The Value Investor Case for MBIA, BoFA, AIG and NewMarketVW Staff
Fernbank earned 5.03% in 2012. For the first quarter ended March 31, 2013, the Fund earned 10.73%.
Since inception on September 1, 2010, the Fund has earned 58.40% despite holding, on average, over 24% in cash for the period ended March 31, 2013. Below is a summary of why the value hedge fund likes MBIA, AIG, BAC and several other stocks, followed by the full document in scribd:
Your individual results to date will vary depending on the timing of your investment. Neither leverage nor short selling was a significant factor in the returns displayed above. Despite reported returns of just over 5%, 2012 was a good year. With the exception of MBIA Inc.(NYSE:MBI), our largest holdings substantially appreciated in price. The market prices of our largest holdings at the beginning of 2012 and their respective prices for the period ended December 31, 2012.
MBIA Inc.(NYSE:MBI), which remained one-third of the Fund throughout the year, declined 32% in 2012 to $7.85. As a result of this concentrated position, the Fund’s assets vary a great deal from period to period. This effect is illustrated in the below table.
In order to isolate MBIA’s effect on the Fund’s performance, consider the March 15, 2013 figures presented above. You will notice that MBIA’s price on December 31, 2011 is nearly the same as on March 15, 2013. Since we maintained the position at 34% (on a cost basis), MBIA Inc.(NYSE:MBI)’s impact on the funds performance is, in essence, non-existent for this period. Meaning, the fund’s performance for the period December 31, 2011 through March 15, 2013, was entirely driven by our other (non-MBIA) holdings.
NewMarket Corporation (NYSE:NEU)
NewMarket Corporation (NYSE:NEU) continues to report record earnings and its corresponding price has increased significantly since we acquired it. Our assessment of NewMarket as a wonderful business with a very strong competitive position within the lubricant additives industry remains unchanged.
American International Group Inc (NYSE:AIG)
This “systemically important financial institution” continues to make progress and improve its business. American International Group Inc (NYSE:AIG) was hated by investors during the recent financial crisis primarily because the company received a $79 billion “bail-out” from the New York Federal Reserve in exchange for 79% equity ownership. Five years later American International Group Inc (NYSE:AIG) has paid back the Fed, wound-down its mortgage related derivative exposures and bought back $13 billion of its own shares for significantly below book value. Furthermore, as of Q4 2012, the federal government sold all of its shares of American International Group Inc (NYSE:AIG) back to the public. Lastly, in a display of pricing power not seen for some time, AIG successfully implemented insurance premium increases for many lines of business-a sign that they are regaining their position as a global leader in multiple lines of insurance.
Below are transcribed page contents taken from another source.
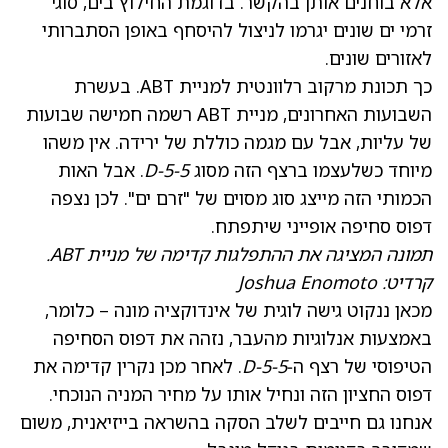
אלא בוחנים אותן בהקשר. בדוגמת החילוץ בים, סוגי
זרמי ים שונים יגרמו לניצול להיסחף באופן הסתברותי
לאזורים שונים.
כך תכונת מרקוב רלוונטית למניית ABT.
בעשרת
השבועות האחרונים, מניית ABT רשמה חמישה שבועות
של עליות, אבל עם מגמה כוללת של ירידה
. אין משהו
מיוחד כשלעצמו ברצף הזה מסוג
5-5-D
. אבל האות
הכמותי הזה מייצג סוג מסוים של "זרם ים". לכן נצפה
דפוס סחיפה אופייני שיתפתח.
תמונה המציגה את ההתפלגות קדימה של מניית ABT.
קרדיט: Joshua Enomoto
מכאן ננקוט גישה לוגית של אינדוקציה מונה – כלומר,
באמצעות אנלוגיות מהעבר, נזהה את דפוס הסחיפה
הטיפוסי של רצף ה‑
5-5-D
. לאחר מכן נקרין קדימה את
דפוס החציון הזה ונחיל אותו על מחיר המניה הנוכחי.
אנחנו גם חייבים לשלב הסקה בהשראה בייזיאנית, משום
Bank of America Corp (NYSE:BAC)
We bought BAC because it was extremely cheap, by our conservative assessment, selling well below liquidation value. The quality of Bank of America Corp (NYSE:BAC)’s assets and the amount of off-balance sheet mortgage exposure were large contributing factors in BAC’s depressed price. Particular uncertainty could be traced directly to potential asset impairments as a result of legacy mortgages tied to the purchase of Countrywide. However, we acquired knowledge of, and became comfortable with, BAC’s exposures as a consequence of having studied MBIA’s mortgage exposure in pain-staking detail. After all, BAC is MBIA Inc.(NYSE:MBI)’s largest mortgage related counter-party.
The future looks good for Bank of America Corp (NYSE:BAC). It is in the process of eliminating these Countrywide-related mortgage exposures. Moreover, the company has also shed ancillary businesses that management regarded as unnecessary to its core banking business. We welcome these changes and believe that as mortgage losses subside the company’s normal earning power will be hard to ignore and as legal liabilities disappear, the balance sheet will be subject to far less scrutiny. We expect Bank of America Corp (NYSE:BAC) will generate a return on assets of 1% or more in the next few years.
Banks earning 1% on assets are generally worth at least book value in privately negotiated transactions, a fact that we believe will ultimately be rejected in Bank of America Corp (NYSE:BAC)’s market price. BAC’s economics look good going forward largely due to industry consolidation, cross-selling of products to customers, and the advantages of scale afforded to a bank of Bank of America Corp (NYSE:BAC)’s size. Furthermore, at least half of all Americans have some kind of financial relationship with BAC.